Which Premier League manager would spend £100m the best?

This article is more than 8 years old
The Arsenal manager has suggested every manager should be given £100m to level the playing field. It will never take off but let’s imagine it did: how successful would Mourinho, Van Gaal, Pellegrini, Rodgers and co be?

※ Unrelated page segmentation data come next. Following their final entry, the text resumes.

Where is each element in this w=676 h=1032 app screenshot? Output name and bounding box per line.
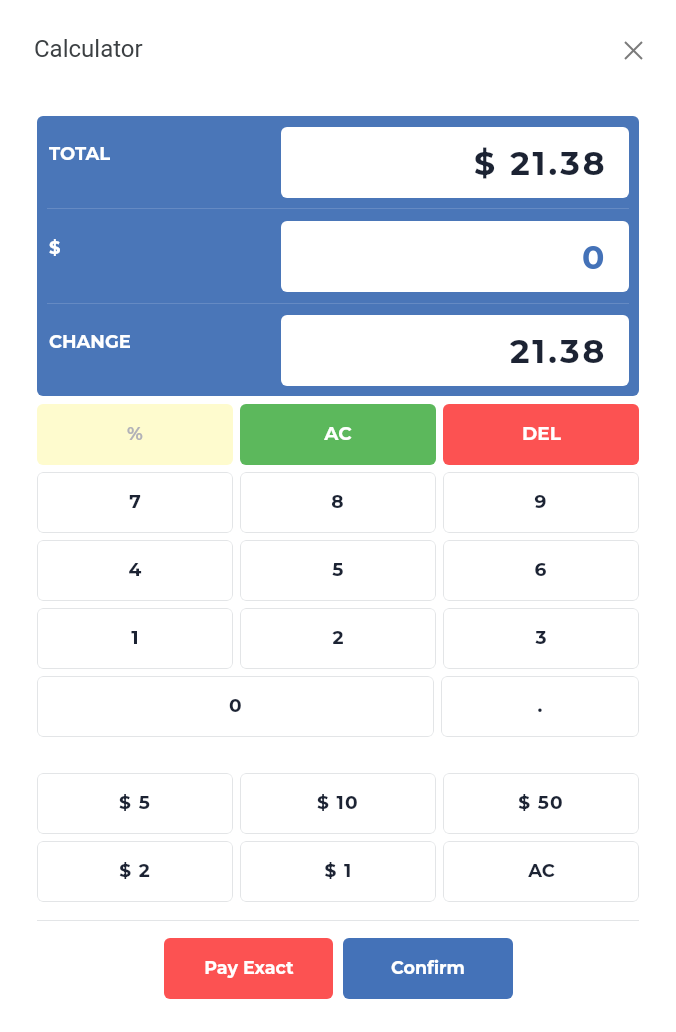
button[interactable]: 0	[37, 676, 434, 737]
staticText: DEL	[522, 422, 561, 445]
staticText: 3	[535, 626, 548, 649]
staticText: Calculator	[34, 35, 143, 63]
staticText: Confirm	[391, 957, 465, 978]
button[interactable]: DEL	[443, 404, 639, 465]
button[interactable]: 7	[37, 472, 233, 533]
staticText: 9	[534, 490, 548, 513]
button[interactable]: 3	[443, 608, 639, 669]
button[interactable]: $ 50	[443, 773, 639, 834]
staticText: $ 5	[119, 791, 151, 814]
button[interactable]: Confirm	[343, 938, 513, 999]
staticText: 6	[534, 558, 548, 581]
staticText: Pay Exact	[204, 957, 294, 978]
staticText: %	[127, 423, 143, 445]
staticText: $ 2	[119, 859, 151, 882]
staticText: TOTAL	[49, 143, 111, 165]
staticText: 1	[131, 626, 140, 649]
button[interactable]: 6	[443, 540, 639, 601]
button[interactable]: $ 2	[37, 841, 233, 902]
button[interactable]: $ 10	[240, 773, 436, 834]
staticText: $ 21.38	[474, 143, 608, 183]
staticText: 2	[332, 626, 345, 649]
button[interactable]: Pay Exact	[164, 938, 333, 999]
staticText: 0	[582, 237, 608, 277]
button[interactable]: Close	[609, 26, 657, 74]
button[interactable]: $ 1	[240, 841, 436, 902]
staticText: $ 50	[518, 791, 564, 814]
button[interactable]: .	[441, 676, 639, 737]
staticText: 8	[331, 490, 345, 513]
button[interactable]: AC	[240, 404, 436, 465]
staticText: $ 10	[317, 791, 359, 814]
button[interactable]: 1	[37, 608, 233, 669]
staticText: .	[537, 694, 544, 717]
button[interactable]: 4	[37, 540, 233, 601]
staticText: AC	[528, 860, 555, 882]
button[interactable]: 5	[240, 540, 436, 601]
staticText: $ 1	[324, 859, 353, 882]
button[interactable]: AC	[443, 841, 639, 902]
staticText: 4	[128, 558, 143, 581]
button[interactable]: $ 5	[37, 773, 233, 834]
button[interactable]: 2	[240, 608, 436, 669]
button[interactable]: 9	[443, 472, 639, 533]
staticText: AC	[324, 422, 352, 445]
button[interactable]: 8	[240, 472, 436, 533]
staticText: 0	[229, 694, 243, 717]
staticText: 7	[129, 490, 142, 513]
staticText: 5	[332, 558, 345, 581]
staticText: 21.38	[510, 331, 608, 371]
button[interactable]: %	[37, 404, 233, 465]
staticText: $	[49, 237, 61, 259]
staticText: CHANGE	[49, 331, 131, 353]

The parlour game Arsène Wenger sets in motion with his view on the ever-wacky world of transfers is intriguing. “You want, ideally, a Premier League where every club gets £100m and then let’s see how good you are. It was the case maybe 30 years ago but not that case any more,” the Arsenal manager said in an interview with the Guardian this week.

By doing so the inflated prices that require £49m for a player with 18 Premier League goals in Raheem Sterling might be arrested. More fascinating, though, is how the £100m challenge might prove a leveller. Just as the precise same car for all Formula One drivers would allow the best to shine, so the transfer limit would showcase the best in the Premier League dugouts.

José Mourinho is used to having the kind of war chests available at Chelsea, Real Madrid and Internazionale. Yet the Portuguese’s breakout success was at Porto. There he won the treble of the Primeira Liga, the Taça de Portugal and the Uefa Cup in 2003, and the double of the Primeira Liga and Champions League the following year. This was a team led by Jorge Costa, whom Mourinho recalled from loan at Charlton, and which won the European Cup with Maniche, Paulo Ferreira, Costinha and Nuno Valente. There would be some surprise if Mourinho, whose stellar career was created from bottom up, would not thrive under Wenger’s proposed structure.

Louis van Gaal’s CV offers similar evidence. The triumphant 1995 Champions League Ajax team is heralded for the young (and low cost) guns he harnessed, including Patrick Kluivert, Michael Reiziger, Marc Overmars and Edgar Davids. The Manchester United manager can also point to the four years at AZ Alkmaar, between 2005 and 2009.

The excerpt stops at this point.